そのような日々から、今回の20回目の来日リサイタルが無事に行われたことは、本当に“有り難い”こと。長旅をいとわず来日されたマエストロに、また周囲の方々の支えに、招聘元の方々の尽力に、感謝の気持ちでいっぱいです。
翌日は温かい秋晴れ。青い空を遠ざかっていく飛行機を見ては、「良い旅を、マエストロ!」と心に思うのでした(我が家から見えるのは、多分羽田から飛び立った飛行機、なのに)。無事にミラノに帰り、ご自宅でゆ〜っくりと寛いで、長い旅、長くなってしまったツアーの疲れを、癒していただきたいですね。

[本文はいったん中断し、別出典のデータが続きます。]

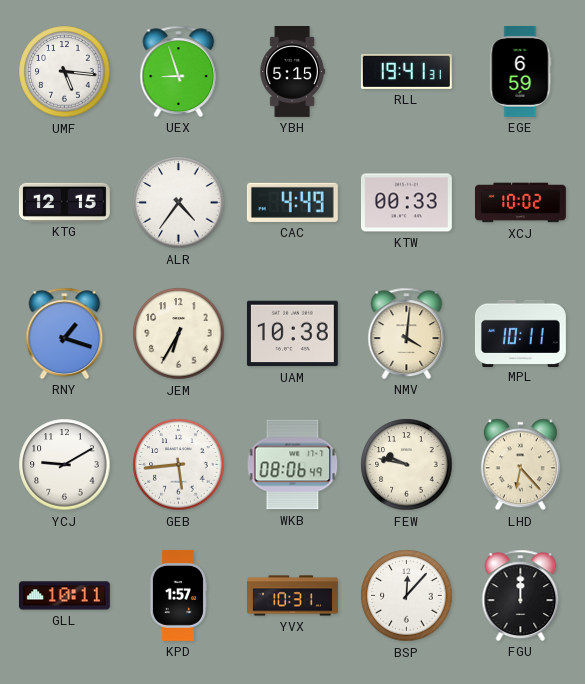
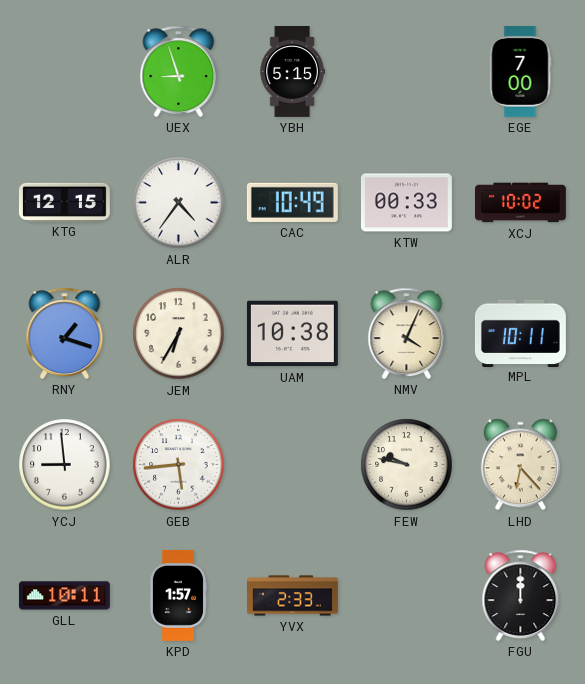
UMF: 5:16 -> none
RLL: 19:41 -> none
EGE: 6:59 -> 7:00
CAC: 4:49 -> 10:49
NMV: 4:01 -> 4:04
YCJ: 9:10 -> 8:59
WKB: 08:06 -> none
YVX: 10:31 -> 2:33
BSP: 12:07 -> none
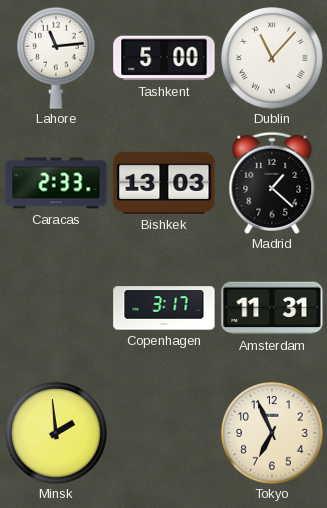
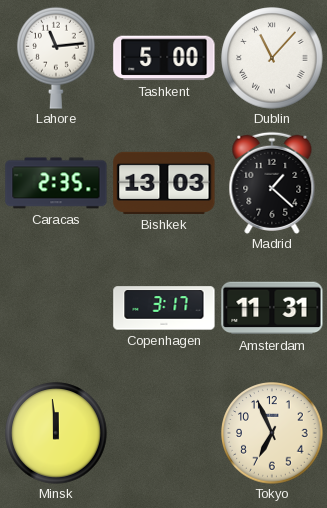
Caracas: 2:33 -> 2:35
Minsk: 1:59 -> 11:59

11日の第2回目のリサイタルが21日へ延期となり、次の18日のプログラムは変更と知った時は、ショックでした。と同時に、最初の演奏会がどんなに渾身の力をもって行われたことか、と思いました。超絶的なテクニックを駆使し、熱いパワフルな演奏を披露した後の、達成感ある笑顔とともに、疲労感のにじんだマエストロの姿を、改めて思い出しました。
さて、18日のプログラムはベートーヴェン「ハンマークラヴィーア」から11日(→21日)と同じショパンとドビュッシーのプログラムに変更となっていましたが、当日のリハーサルの後に、ポリーニ自身の希望で、急遽再変更となりました。ソナタ第3番の代わりにノクターン、マズルカ、子守歌へ。
前回ソナタ第3番を聴いて、衝撃ともいえる大きな感動に打たれた私は、この曲をリサイタル前半に聴いたら「私、どうなっちゃうんだろう?」みたいな感じがしていたので、残念(本当に!)な気持ちの一方、フッと納得する感じもありました。でも、腕の疲労は十分に快復されたのか、その心配は残ります。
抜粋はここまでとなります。